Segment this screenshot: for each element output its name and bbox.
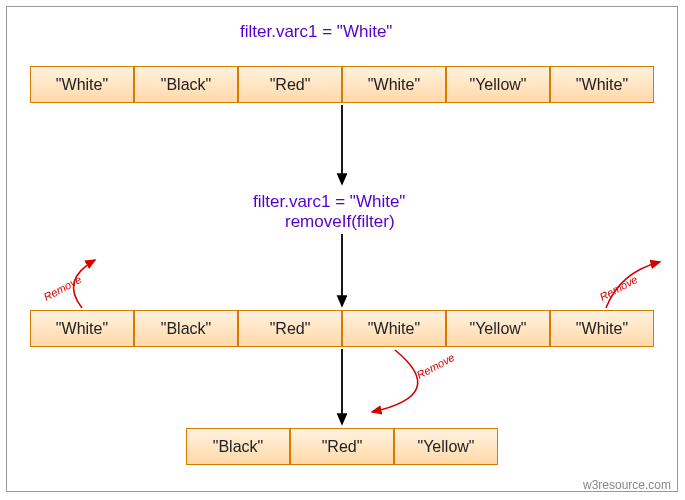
list-item: "White" — [342, 310, 446, 347]
list-item: "Yellow" — [446, 66, 550, 103]
list-item: "Yellow" — [394, 428, 498, 465]
caption-top: filter.varc1 = "White" — [240, 22, 392, 42]
watermark: w3resource.com — [583, 478, 671, 492]
row-after-apply: "White" "Black" "Red" "White" "Yellow" "… — [30, 310, 654, 347]
list-item: "White" — [30, 66, 134, 103]
list-item: "Black" — [134, 310, 238, 347]
caption-mid-line2: removeIf(filter) — [285, 212, 395, 232]
list-item: "Black" — [134, 66, 238, 103]
list-item: "Red" — [290, 428, 394, 465]
caption-mid-line1: filter.varc1 = "White" — [253, 192, 405, 212]
list-item: "White" — [550, 310, 654, 347]
list-item: "White" — [550, 66, 654, 103]
row-result: "Black" "Red" "Yellow" — [186, 428, 498, 465]
list-item: "Red" — [238, 310, 342, 347]
list-item: "White" — [342, 66, 446, 103]
list-item: "Red" — [238, 66, 342, 103]
list-item: "Black" — [186, 428, 290, 465]
list-item: "Yellow" — [446, 310, 550, 347]
list-item: "White" — [30, 310, 134, 347]
row-initial: "White" "Black" "Red" "White" "Yellow" "… — [30, 66, 654, 103]
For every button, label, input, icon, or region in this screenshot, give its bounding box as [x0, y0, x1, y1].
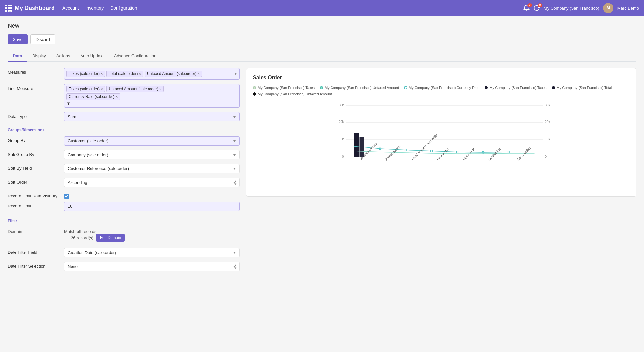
tab-advance[interactable]: Advance Configuration	[109, 51, 162, 62]
line-measure-control: Taxes (sale.order) × Untaxed Amount (sal…	[64, 84, 240, 108]
line-tag-0: Taxes (sale.order) ×	[66, 86, 105, 92]
line-tag-1: Untaxed Amount (sale.order) ×	[106, 86, 164, 92]
nav-inventory[interactable]: Inventory	[85, 5, 104, 11]
domain-row: Domain Match all records → 26 record(s) …	[8, 227, 240, 243]
measure-tag-1: Total (sale.order) ×	[106, 71, 143, 77]
svg-text:20k: 20k	[545, 120, 551, 124]
sub-group-by-select[interactable]: Company (sale.order)	[64, 150, 240, 159]
grid-icon	[5, 5, 12, 12]
domain-arrow-icon: →	[64, 235, 68, 240]
sub-group-by-row: Sub Group By Company (sale.order)	[8, 150, 240, 159]
svg-text:10k: 10k	[545, 138, 551, 141]
match-text: Match all records	[64, 227, 240, 234]
measures-tags-input[interactable]: Taxes (sale.order) × Total (sale.order) …	[64, 68, 240, 80]
main-content: New Save Discard Data Display Actions Au…	[0, 16, 644, 352]
groups-dimensions-header: Groups/Dimensions	[8, 128, 240, 132]
bar-dark-1	[354, 133, 359, 157]
notification-bell[interactable]: 2	[523, 5, 530, 11]
record-limit-input[interactable]	[64, 202, 240, 211]
chart-svg: 30k 20k 10k 0 30k 20k 10k 0	[253, 101, 630, 185]
domain-action-row: → 26 record(s) Edit Domain	[64, 234, 240, 242]
svg-text:30k: 30k	[545, 103, 551, 107]
remove-measure-0[interactable]: ×	[101, 72, 103, 76]
record-count: 26 record(s)	[71, 235, 93, 240]
legend-dot-5	[253, 92, 256, 96]
xlabel-5: Lumber Inc	[487, 147, 501, 161]
discard-button[interactable]: Discard	[30, 34, 55, 44]
sub-group-by-control: Company (sale.order)	[64, 150, 240, 159]
remove-line-1[interactable]: ×	[159, 87, 161, 91]
tab-autoupdate[interactable]: Auto Update	[75, 51, 109, 62]
sort-by-field-select[interactable]: Customer Reference (sale.order)	[64, 164, 240, 173]
group-by-control: Customer (sale.order)	[64, 136, 240, 146]
legend-dot-2	[404, 86, 407, 89]
measures-label: Measures	[8, 68, 64, 75]
remove-measure-1[interactable]: ×	[139, 72, 141, 76]
notif1-badge: 2	[527, 3, 532, 7]
line-measure-tags-input[interactable]: Taxes (sale.order) × Untaxed Amount (sal…	[64, 84, 240, 108]
group-by-row: Group By Customer (sale.order)	[8, 136, 240, 146]
sort-order-select[interactable]: Ascending Descending	[64, 178, 240, 187]
save-button[interactable]: Save	[8, 34, 28, 44]
legend-item-4: My Company (San Francisco) Total	[552, 86, 612, 90]
remove-line-0[interactable]: ×	[101, 87, 103, 91]
legend-item-5: My Company (San Francisco) Untaxed Amoun…	[253, 92, 332, 96]
date-filter-selection-wrapper: None Today This Week This Month This Yea…	[64, 262, 240, 271]
tab-data[interactable]: Data	[8, 51, 27, 62]
measures-control: Taxes (sale.order) × Total (sale.order) …	[64, 68, 240, 80]
topnav-links: Account Inventory Configuration	[62, 5, 515, 11]
nav-account[interactable]: Account	[62, 5, 79, 11]
record-limit-visibility-checkbox[interactable]	[64, 194, 69, 199]
data-type-select[interactable]: Sum Average Count	[64, 112, 240, 121]
remove-measure-2[interactable]: ×	[197, 72, 199, 76]
date-filter-field-row: Date Filter Field Creation Date (sale.or…	[8, 248, 240, 257]
date-filter-field-control: Creation Date (sale.order)	[64, 248, 240, 257]
page-title: New	[8, 23, 636, 29]
avatar[interactable]: M	[603, 3, 613, 13]
xlabel-3: Ready Mat	[436, 147, 449, 161]
filter-section: Filter Domain Match all records → 26 rec…	[8, 219, 240, 271]
record-limit-visibility-label: Record Limit Data Visibility	[8, 192, 64, 198]
group-by-label: Group By	[8, 136, 64, 143]
legend-item-2: My Company (San Francisco) Currency Rate	[404, 86, 479, 90]
date-filter-selection-control: None Today This Week This Month This Yea…	[64, 262, 240, 271]
sort-order-row: Sort Order Ascending Descending ▲ ▼	[8, 178, 240, 187]
content-area: Measures Taxes (sale.order) × Total (sal…	[8, 68, 636, 276]
record-limit-visibility-control	[64, 192, 240, 200]
record-limit-row: Record Limit	[8, 202, 240, 211]
line-tag-2: Currency Rate (sale.order) ×	[66, 93, 120, 100]
nav-configuration[interactable]: Configuration	[110, 5, 137, 11]
measures-row: Measures Taxes (sale.order) × Total (sal…	[8, 68, 240, 80]
line-measure-dropdown-arrow: ▼	[66, 101, 71, 106]
remove-line-2[interactable]: ×	[116, 95, 118, 99]
tab-display[interactable]: Display	[27, 51, 51, 62]
svg-text:20k: 20k	[339, 120, 344, 124]
legend-item-1: My Company (San Francisco) Untaxed Amoun…	[320, 86, 399, 90]
legend-item-0: My Company (San Francisco) Taxes	[253, 86, 315, 90]
legend-dot-0	[253, 86, 256, 89]
match-all: all	[77, 229, 81, 234]
sort-by-field-control: Customer Reference (sale.order)	[64, 164, 240, 173]
edit-domain-button[interactable]: Edit Domain	[96, 234, 125, 242]
legend-dot-1	[320, 86, 323, 89]
measures-dropdown-arrow: ▼	[234, 72, 237, 76]
legend-item-3: My Company (San Francisco) Taxes	[485, 86, 546, 90]
right-panel: Sales Order My Company (San Francisco) T…	[246, 68, 636, 276]
measure-tag-2: Untaxed Amount (sale.order) ×	[145, 71, 202, 77]
group-by-select[interactable]: Customer (sale.order)	[64, 136, 240, 146]
date-filter-field-select[interactable]: Creation Date (sale.order)	[64, 248, 240, 257]
notification-refresh[interactable]: 8	[533, 5, 540, 11]
measure-tag-0: Taxes (sale.order) ×	[66, 71, 105, 77]
app-title[interactable]: My Dashboard	[5, 5, 55, 12]
tab-actions[interactable]: Actions	[51, 51, 75, 62]
date-filter-selection-select[interactable]: None Today This Week This Month This Yea…	[64, 262, 240, 271]
tab-bar: Data Display Actions Auto Update Advance…	[8, 51, 636, 62]
sort-by-field-row: Sort By Field Customer Reference (sale.o…	[8, 164, 240, 173]
domain-control: Match all records → 26 record(s) Edit Do…	[64, 227, 240, 243]
record-limit-label: Record Limit	[8, 202, 64, 208]
svg-text:0: 0	[545, 155, 547, 158]
app-name: My Dashboard	[15, 5, 55, 12]
data-type-label: Data Type	[8, 112, 64, 119]
action-buttons: Save Discard	[8, 34, 636, 44]
record-limit-visibility-row: Record Limit Data Visibility	[8, 192, 240, 200]
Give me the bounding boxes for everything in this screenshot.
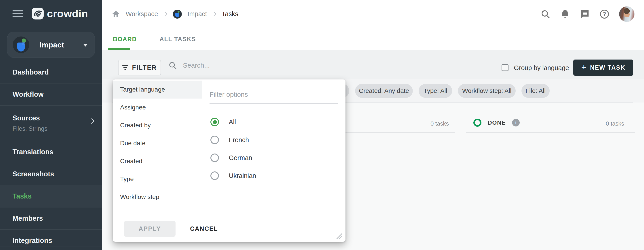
----------------------------------------
Task to complete: In the entries above, find each line with the word "Save" and copy it.

Solution to the problem:
main-content: New Save Discard Data Display Actions Au…	[0, 16, 644, 352]
save-button[interactable]: Save	[8, 34, 28, 44]
action-buttons: Save Discard	[8, 34, 636, 44]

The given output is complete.